Henry was knighted by Queen Victoria in the spring of 1883 in what I imagine were the Birthday Honours. If they had them then. That’s something else I must check. He was forty-seven years old, Physician-in-Ordinary to the Queen, Professor of Pathological Anatomy at University College Hospital and due to publish another book. I’ve tried to read Haemorrhagic Disposition in Families but its complex tables of inheritance and lists of family relationships are almost too much for me. Still, I haven’t given up, only paused. I’m going to make myself read, say, five pages a day till I finish it. One item I have managed to digest and that’s Henry’s conclusion that claims of males being carriers of haemophilia are invalid. Where there seemed to be cases, for instance, where a haemophiliac man fathers a haemophiliac son, this is not a direct transmission from the father but comes through the mother who was herself a carrier. It’s something that used to happen occasionally in communities where access and egress are difficult and inbreeding is common. This seems to be the first and perhaps the only new discovery Henry made in his chosen field. Still, it’s rather a negative conclusion to reach and unlikely to lead to fame or further honours.

By the time he was Sir Henry he was on the point of parting from Olivia Batho, but not yet from Jimmy Ashworth. After the three pentagrams in May there are three more in June but before that, he had had a heroic encounter.

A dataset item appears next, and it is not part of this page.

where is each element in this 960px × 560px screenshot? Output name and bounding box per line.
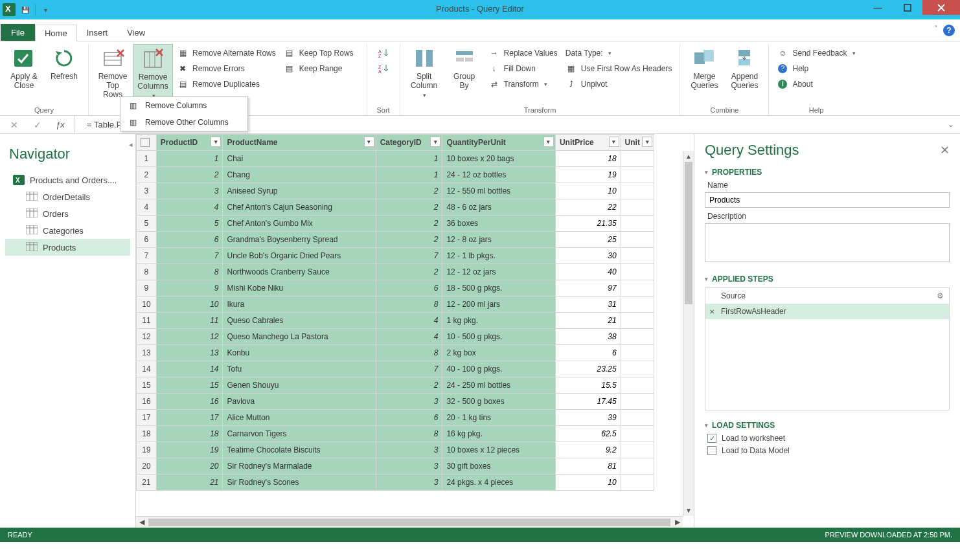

That is, Henry’s behaviour was heroic. The whole affair reminds me of a passage from one of Trollope’s novels. Someone (not Trollope) says somewhere that nothing ever happens to a man except that which is like him and this doesn’t seem to me much like Henry. But what do I know? With all my researches, I know so little of his true nature or his inner life.

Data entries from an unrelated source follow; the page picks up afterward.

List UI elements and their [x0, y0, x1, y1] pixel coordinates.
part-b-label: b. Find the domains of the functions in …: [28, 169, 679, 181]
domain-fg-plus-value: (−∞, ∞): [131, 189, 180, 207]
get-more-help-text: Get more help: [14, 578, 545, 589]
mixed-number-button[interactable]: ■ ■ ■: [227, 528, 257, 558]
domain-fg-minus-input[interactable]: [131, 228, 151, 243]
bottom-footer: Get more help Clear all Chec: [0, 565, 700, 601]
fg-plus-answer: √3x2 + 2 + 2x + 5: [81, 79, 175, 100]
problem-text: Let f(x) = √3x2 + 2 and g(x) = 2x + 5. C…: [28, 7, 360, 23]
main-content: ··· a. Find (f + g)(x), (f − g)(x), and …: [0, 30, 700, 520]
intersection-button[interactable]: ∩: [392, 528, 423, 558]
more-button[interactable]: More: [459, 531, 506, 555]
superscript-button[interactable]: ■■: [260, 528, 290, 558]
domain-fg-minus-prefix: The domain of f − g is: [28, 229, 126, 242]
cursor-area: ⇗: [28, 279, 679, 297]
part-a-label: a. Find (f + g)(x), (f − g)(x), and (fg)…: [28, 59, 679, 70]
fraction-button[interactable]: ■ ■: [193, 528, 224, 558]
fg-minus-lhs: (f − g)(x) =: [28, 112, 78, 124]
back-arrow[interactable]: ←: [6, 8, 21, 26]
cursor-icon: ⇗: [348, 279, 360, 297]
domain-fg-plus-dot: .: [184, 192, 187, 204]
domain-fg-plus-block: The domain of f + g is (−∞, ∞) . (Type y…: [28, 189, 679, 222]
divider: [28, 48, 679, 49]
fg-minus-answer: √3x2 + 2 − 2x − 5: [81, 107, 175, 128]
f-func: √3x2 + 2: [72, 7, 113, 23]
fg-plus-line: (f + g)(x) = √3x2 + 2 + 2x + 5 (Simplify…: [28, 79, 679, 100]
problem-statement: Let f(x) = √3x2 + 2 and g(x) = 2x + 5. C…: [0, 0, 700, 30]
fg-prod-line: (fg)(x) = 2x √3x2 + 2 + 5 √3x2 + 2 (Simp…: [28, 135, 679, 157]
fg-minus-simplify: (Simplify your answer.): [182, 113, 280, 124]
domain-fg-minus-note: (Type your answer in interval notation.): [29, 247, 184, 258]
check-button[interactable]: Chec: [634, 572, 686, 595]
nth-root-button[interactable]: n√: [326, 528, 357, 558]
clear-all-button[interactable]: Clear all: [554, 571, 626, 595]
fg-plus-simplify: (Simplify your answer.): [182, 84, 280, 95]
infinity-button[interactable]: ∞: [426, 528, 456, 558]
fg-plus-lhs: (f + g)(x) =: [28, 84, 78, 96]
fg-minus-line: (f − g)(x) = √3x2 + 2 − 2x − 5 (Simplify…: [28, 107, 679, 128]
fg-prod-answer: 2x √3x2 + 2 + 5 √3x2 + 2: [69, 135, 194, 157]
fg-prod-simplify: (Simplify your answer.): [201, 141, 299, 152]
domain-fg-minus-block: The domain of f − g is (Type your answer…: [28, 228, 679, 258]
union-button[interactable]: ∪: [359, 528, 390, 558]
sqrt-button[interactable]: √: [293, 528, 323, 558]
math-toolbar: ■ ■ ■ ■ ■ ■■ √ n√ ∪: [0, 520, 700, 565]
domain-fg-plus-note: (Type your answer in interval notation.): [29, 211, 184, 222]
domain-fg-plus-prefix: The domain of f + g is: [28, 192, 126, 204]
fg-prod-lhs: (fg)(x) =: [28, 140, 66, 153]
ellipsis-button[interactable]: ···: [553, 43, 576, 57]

A short while before these events he had returned from his walking holiday in the Lake District, where he seems to have caught a cold. His diary entry for 23 May, a Wednesday, is brief. Not so The Times for that day. Henry wrote: ‘Suffering from a cold in the head. Was able to give some assistance to a Mr Henderson who had been set upon by a ruffian in Gower Street.’ Modest Henry. The Times ’ report is much fuller.

Mr Samuel Henderson, attorney-at-law, of Keppel Street, had a providential escape from injury or even death last night when he was set upon by a desperate villain in the neighbourhood of Gower Street, not far from the British Museum. We understand that Mr Henderson had just come from his business premises and was beginning the short walk to his home. Possibly in the belief that he was proceeding from the bank nearby and that he was in possession of a large sum of money, the miscreant attacked him, taking him unawares from behind and striking him with a cudgel.

Fortunately for him, help was at hand in the shape of none other than the distinguished Physician-in-Ordinary to Her Majesty the Queen, Sir Henry Nanther, KCB, FRCP. Sir Henry, who was coming away from University College Hospital where he is Professor of Pathological Anatomy, witnessed the entire scene. A powerful and vigorous man in the prime of life, Sir Henry immediately set upon the ruffian with his stick and made short work of routing him. Next he turned his attention to the unfortunate victim of the attack and ascertained that Mr Henderson had sustained no worse effects than bruising and a severe abrasion to the right shoulder. An errand boy who happened to be passing was dispatched for help and Mr Henderson was later removed to University College Hospital where he is happily recovering.

On his way home after perhaps delivering a lecture to a class of medical students, Henry can hardly have foreseen what a life-changing encounter this would prove to be. I’m tempted to dwell on the operations of fate and chance. Remember the Tay Bridge and the train he nearly boarded? Suppose, in Gower Street, he’d been detained for five minutes by a student who dared put a private question to the great man. Or his voice had grown hoarse through this ‘cold in the head’ and he terminated the lecture five minutes early. Poor Mr Henderson (my great-great-grandfather) would perhaps have been killed or at any rate left bleeding on the pavement. Help, if help there was to be, would have come from some other source. In any case, Henry would never have met the Henderson family and I and my forebears never been born.